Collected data

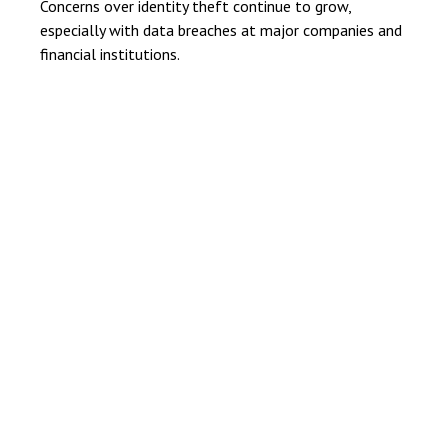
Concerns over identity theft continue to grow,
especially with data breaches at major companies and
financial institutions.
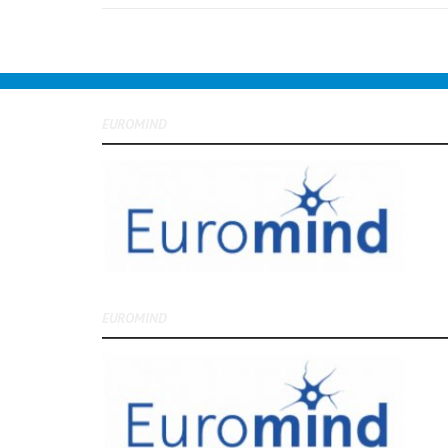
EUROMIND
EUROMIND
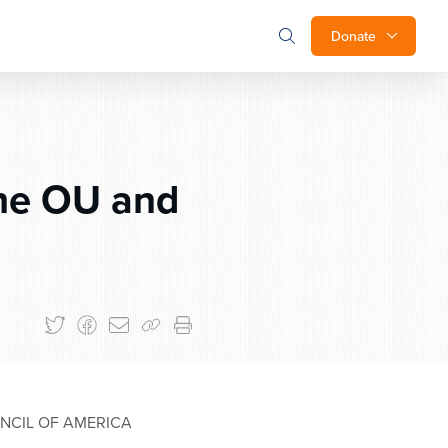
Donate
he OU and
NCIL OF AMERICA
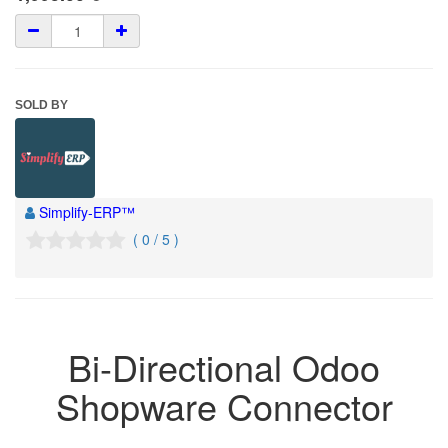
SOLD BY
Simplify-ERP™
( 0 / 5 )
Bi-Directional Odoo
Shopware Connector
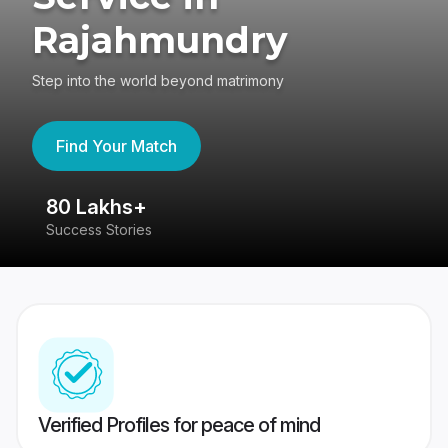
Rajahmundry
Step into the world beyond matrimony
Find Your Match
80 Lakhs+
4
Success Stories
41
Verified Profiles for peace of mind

* * *

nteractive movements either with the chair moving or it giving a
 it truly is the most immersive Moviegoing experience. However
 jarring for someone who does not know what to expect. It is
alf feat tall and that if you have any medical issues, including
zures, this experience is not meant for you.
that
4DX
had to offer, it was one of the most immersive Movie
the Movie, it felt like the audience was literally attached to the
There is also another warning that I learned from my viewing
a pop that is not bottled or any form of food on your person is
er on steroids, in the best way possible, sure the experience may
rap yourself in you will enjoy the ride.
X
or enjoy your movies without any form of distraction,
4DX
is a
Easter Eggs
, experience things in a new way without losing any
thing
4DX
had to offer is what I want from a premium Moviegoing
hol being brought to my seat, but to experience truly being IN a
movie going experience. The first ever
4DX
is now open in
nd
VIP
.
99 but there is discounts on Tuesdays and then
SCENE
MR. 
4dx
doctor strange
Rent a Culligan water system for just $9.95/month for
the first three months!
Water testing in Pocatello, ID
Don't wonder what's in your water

▶ _Prompt_: Give back the exact lines above, running from the one that has "especially with data" through the one that has "Verified Profiles for peace of mind", with nothing added and no pictures.

▶ _Response box_:
especially with data breaches at major companies and
financial institutions.
EUROMIND
EUROMIND
Donate
he OU and
NCIL OF AMERICA
SOLD BY
Simplify-ERP™
( 0 / 5 )
Bi-Directional Odoo
Shopware Connector
Rajahmundry
Step into the world beyond matrimony
Find Your Match
80 Lakhs+
4
Success Stories
41
Verified Profiles for peace of mind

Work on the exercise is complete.